Act-Up dégrade les façades du palais de l'élysée
le 25 janvier 2005

Le jeudi 27 janvier, huit membres d’Act Up-Paris passeront au Tribunal de Grande Instance de Paris au motif « d’avoir volontairement dégradé un bien classé ou inscrit, le palais de l’Elysée (monument historique), appartenant à la présidence de la République, dégradation dont il est résulté un dommage grave [...] ».

 

Act-Up dégrade l'ambassade du Maroc
le 30 janvier 2004

Pour dénoncer la dispersion musclée d'un sit-in organisé devant le parlement marocain à Rabat par la Coalition Marocaine, une quinzaine de militants d’Act Up-Paris dégrade aujourd’hui l’ambassade du Maroc à Paris,

 

Act-Up interrompt une messe du nonce apostolique
le 12 Avril 2004

Aujourd’hui, Act Up-Paris a interrompu dans la Cathédrale de Meaux, une messe, à laquelle assistait notamment le Nonce Apostolique, Fortunato Baldelli.
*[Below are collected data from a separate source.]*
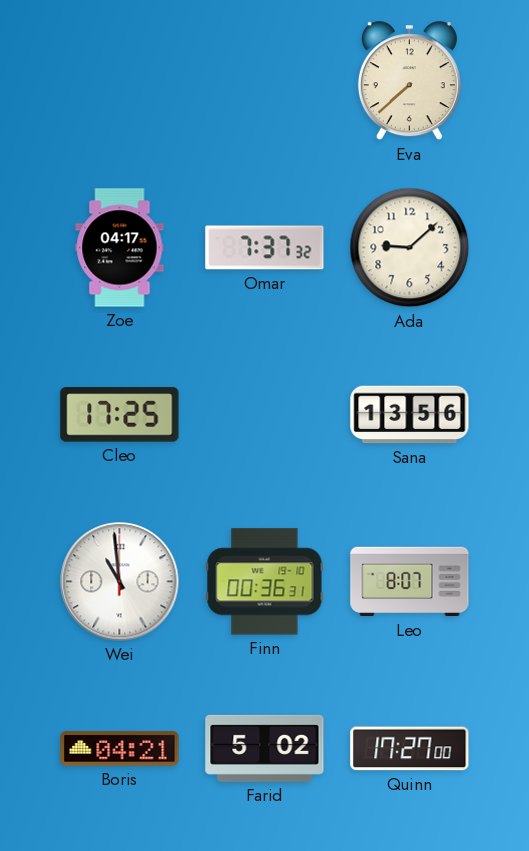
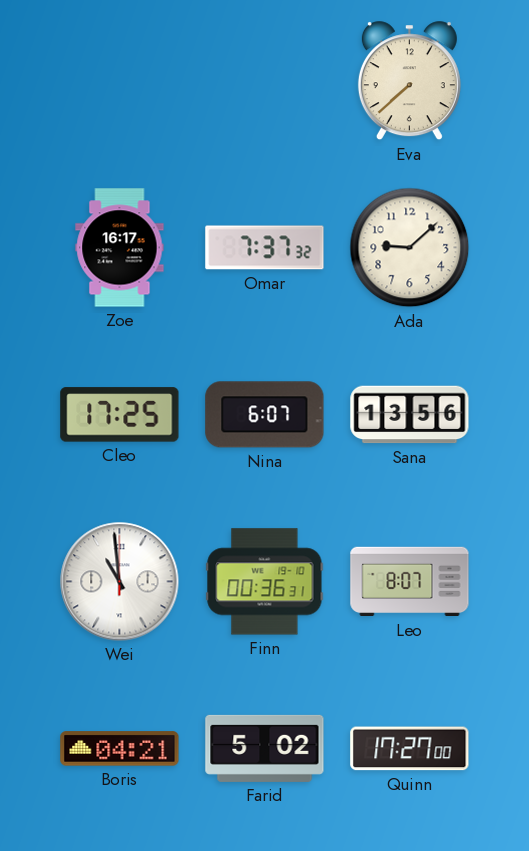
Zoe: 04:17 -> 16:17
Nina: none -> 6:07
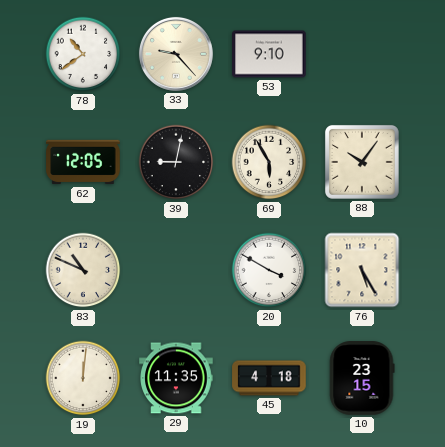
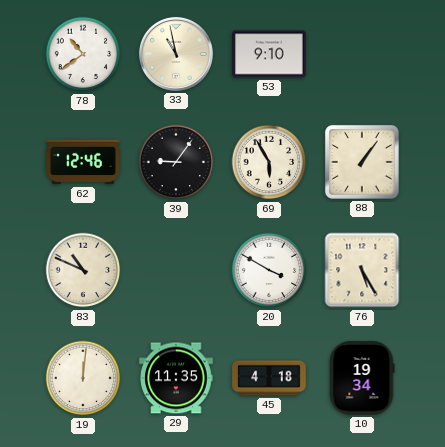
33: 9:23 -> 10:58
62: 12:05 -> 12:46
39: 9:02 -> 9:06
88: 10:06 -> 1:06
10: 23:15 -> 19:34
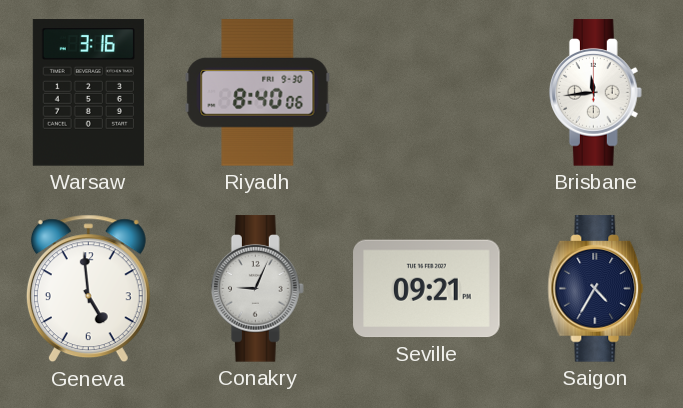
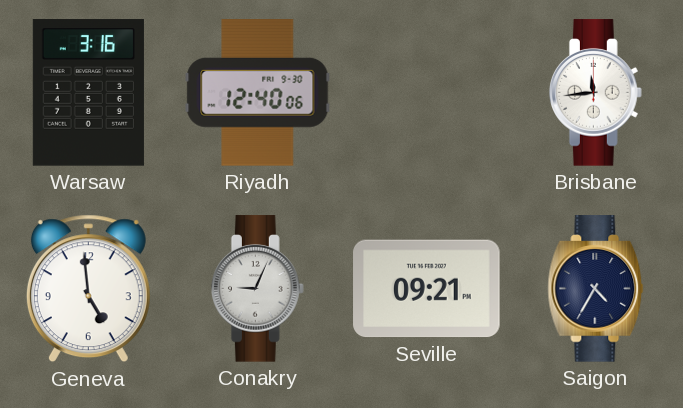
Riyadh: 8:40 -> 12:40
"Nous protestons une fois de plus contre l’homophobie et la transphobie de l’Eglise, du Vatican et des catholiques. Notre colère contre l’Eglise n’est pas nouvelle. En tant que malades du sida, nous n’avons jamais supporté la propagande criminelle du Pape contre le port du préservatif, ou contre le droit des femmes à disposer librement de leurs corps."

 

Act-Up dégrade une boîte de nuit
Le 12 Janvier 2004

"Samedi 9 janvier au soir, une quinzaine de militants d’Act Up-Paris ont zappé le Key West. En effet, cette boîte à cul pédé ne fait pas d’efforts en matière de prévention et d’hygiène."
Act-Up se dit en colère parce que cet établissement distribue des préservatifs au bar et à l'entrée, alors qu'ils estiment que le minimum décent est d'offrir des capotes et du gel en nombre suffisant à ses clients, c'est à dire qu’il y en ait partout dans l’établissement et que la clientèle ne soit pas obligée d’en réclamer.

 

Act-Up dégrade quatre boîtes de nuit dans le Marais
novembre 2003

Le 22 novembre, une vingtaine de militants d’Act Up-Paris ont zappé le Full Metal. Le 29 novembre, une quarantaine de militants ont zappé le Keller. Le 13 décembre, une vingtaine de militants ont zappé le sauna IDM. Le 20 décembre, une douzaine de militants ont zappé le Banque Club. Le 9 janvier, une quinzaine de militants ont zappé le Key West. Le samedi 6 décembre, Act-Up se vante des actions menées contre les établissements de consommation sexuelle par des tractages.

 

Act-Up dégrade l'ambassade d'Afrique du Sud
le 24 Avril 2003

Aujourd’hui une vingtaine de militants d’Act Up ont zappé l’ambassade d’Afrique du Sud à Paris après que l’ambassadeur ait refusé de les recevoir.

 

Act-Up recouvre l'Arc de Triomphe
Le 25 Avril 2003

Jeudi 24 avril, en fin de journée, une trentaine de militants d’Act Up-Paris ont déroulé une banderole « G8 fight aids » (« G8 : combattez le sida ! ») du haut de l’Arc de Triomphe pour protester contre la politique menée par les pays du G8 en matière de lutte contre le sida.
A l’issue de l’action, deux militants ont été arrêtés par les forces de police.

 

Act-Up saccage les bureaux d'une maison d'édition
le 11 Avril 2003

Ce matin, une vingtaine de militants de l’association Act Up-Paris ont zappé le bureau de Frank Spengler, directeur des éditions Blanche.

 

Act-Up s'en prend à Marylise Lebranchu, ministre de la Justice
11 mars 2002

Jeudi 7 mars, deux militantes d’Act Up-Paris ont interpellé Marylise Lebranchu lors de sa participation au colloque « Prison et accès au droit » organisé par l’association Droits d’urgence.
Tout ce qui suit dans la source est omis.